I have a problem I am calling WSLogin class from my Loginviewcontroller . and it successfully return my sessionId of User. then I am storing this sessionId into string and sending this value to Searchviewcontroller but not successfully submit value to Searchviewcontroller .

when I succesfully login then I move to Searchviewcontroller through tab-bar controller.

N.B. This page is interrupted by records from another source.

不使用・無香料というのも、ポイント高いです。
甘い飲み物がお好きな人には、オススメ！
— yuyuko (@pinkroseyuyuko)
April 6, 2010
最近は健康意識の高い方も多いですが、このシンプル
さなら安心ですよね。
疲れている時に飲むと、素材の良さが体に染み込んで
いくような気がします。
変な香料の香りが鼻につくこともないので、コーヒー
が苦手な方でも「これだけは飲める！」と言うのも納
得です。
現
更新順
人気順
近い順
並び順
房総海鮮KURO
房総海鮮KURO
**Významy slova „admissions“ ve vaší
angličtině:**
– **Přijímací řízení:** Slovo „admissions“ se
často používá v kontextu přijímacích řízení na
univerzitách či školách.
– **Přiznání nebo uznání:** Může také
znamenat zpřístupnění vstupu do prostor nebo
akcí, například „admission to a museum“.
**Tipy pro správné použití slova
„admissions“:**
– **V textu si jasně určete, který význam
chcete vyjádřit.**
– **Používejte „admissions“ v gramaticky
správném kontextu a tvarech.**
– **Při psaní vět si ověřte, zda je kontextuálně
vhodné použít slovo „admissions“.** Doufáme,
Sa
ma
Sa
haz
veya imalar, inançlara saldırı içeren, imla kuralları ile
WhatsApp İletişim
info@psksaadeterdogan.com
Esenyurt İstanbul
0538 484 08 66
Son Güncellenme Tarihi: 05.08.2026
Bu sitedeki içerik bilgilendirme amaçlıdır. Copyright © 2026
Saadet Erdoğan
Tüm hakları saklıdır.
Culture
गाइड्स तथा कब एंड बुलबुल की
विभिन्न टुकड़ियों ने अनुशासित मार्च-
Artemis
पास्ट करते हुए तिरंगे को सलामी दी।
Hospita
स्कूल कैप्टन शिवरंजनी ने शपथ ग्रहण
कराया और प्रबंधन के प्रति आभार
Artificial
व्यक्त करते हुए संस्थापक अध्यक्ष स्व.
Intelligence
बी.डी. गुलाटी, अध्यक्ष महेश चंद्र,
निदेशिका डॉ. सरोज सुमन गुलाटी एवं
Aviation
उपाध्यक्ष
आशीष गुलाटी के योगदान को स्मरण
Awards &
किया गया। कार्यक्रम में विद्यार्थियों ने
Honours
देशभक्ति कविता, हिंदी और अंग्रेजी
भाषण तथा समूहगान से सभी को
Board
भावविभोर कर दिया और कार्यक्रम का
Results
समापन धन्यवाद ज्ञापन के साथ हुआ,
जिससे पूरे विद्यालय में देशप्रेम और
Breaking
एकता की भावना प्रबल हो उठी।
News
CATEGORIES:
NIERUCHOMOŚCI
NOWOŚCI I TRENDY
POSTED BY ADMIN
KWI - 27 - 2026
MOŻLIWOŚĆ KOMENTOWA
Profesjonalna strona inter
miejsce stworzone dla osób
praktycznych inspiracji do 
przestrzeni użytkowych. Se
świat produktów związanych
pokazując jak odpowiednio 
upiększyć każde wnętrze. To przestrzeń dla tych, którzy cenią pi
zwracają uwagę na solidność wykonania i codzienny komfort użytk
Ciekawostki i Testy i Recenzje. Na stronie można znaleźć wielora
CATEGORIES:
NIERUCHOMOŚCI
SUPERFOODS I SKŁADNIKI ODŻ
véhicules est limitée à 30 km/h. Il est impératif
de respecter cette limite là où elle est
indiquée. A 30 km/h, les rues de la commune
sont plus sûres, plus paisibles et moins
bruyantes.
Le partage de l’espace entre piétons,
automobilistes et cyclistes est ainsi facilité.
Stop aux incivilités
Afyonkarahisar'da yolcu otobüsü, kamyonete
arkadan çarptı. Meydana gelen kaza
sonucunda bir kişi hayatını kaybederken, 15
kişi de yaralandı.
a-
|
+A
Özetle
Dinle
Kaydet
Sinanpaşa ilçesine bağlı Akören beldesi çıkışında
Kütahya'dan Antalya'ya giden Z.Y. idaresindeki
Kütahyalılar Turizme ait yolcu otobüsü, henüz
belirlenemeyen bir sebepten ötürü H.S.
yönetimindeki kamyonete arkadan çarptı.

I generate NSLog in searchviewcontroller to check the value of session when I click on searchtabbar after successfully login then on NSLog session id = null return to me kindly tell me how I can fix this problem?

This is the code

// LoginViewController.m file 
-(IBAction)Login:(id)sender
{
    wsobject = [[WSLogin alloc] init];
    sessId = wsobject.sessionId;
    NSLog(@"sessionidd = %@",sessId);
// it successfully return session id 
}

-(void) prepareForSegue:(UIStoryboardSegue *)segue sender:(id)sender
{

    SearchViewController *afc = (SearchViewController *) segue.destinationViewController;
    afc.sessionId = sessId;
// i have create sessionId property in SearchViewController 
}
// SearhViewController.m file 
- (void)viewDidLoad
{
    [super viewDidLoad];
    NSLog(@"sessionId = %@",sessionId);
//printing sessionId value but getting Null here when click on Searhtabbar
}

Answer 1

I'm asuming that you've already perpare segues for the same and in identity inspector gave it a name, say "goToNextView". Now put the following code where you're jumping to next view controller

-(IBAction)methodName:(id)sender
{
    [self performSegueWithIdentifier:@"goToNextView" sender:self];
}

Then in your code modify prepare for segue delegate method like this

 - (void)prepareForSegue:(UIStoryboardSegue *)segue sender:(id)sender {
            if ([segue.identifier isEqualToString:@"goToNextView"]) {
         DestinatonViewController *controller = segue.destinationViewController
        // set the properties value you want for destination View Controller
                controller.propertyName = yourValue;

Hope this will help..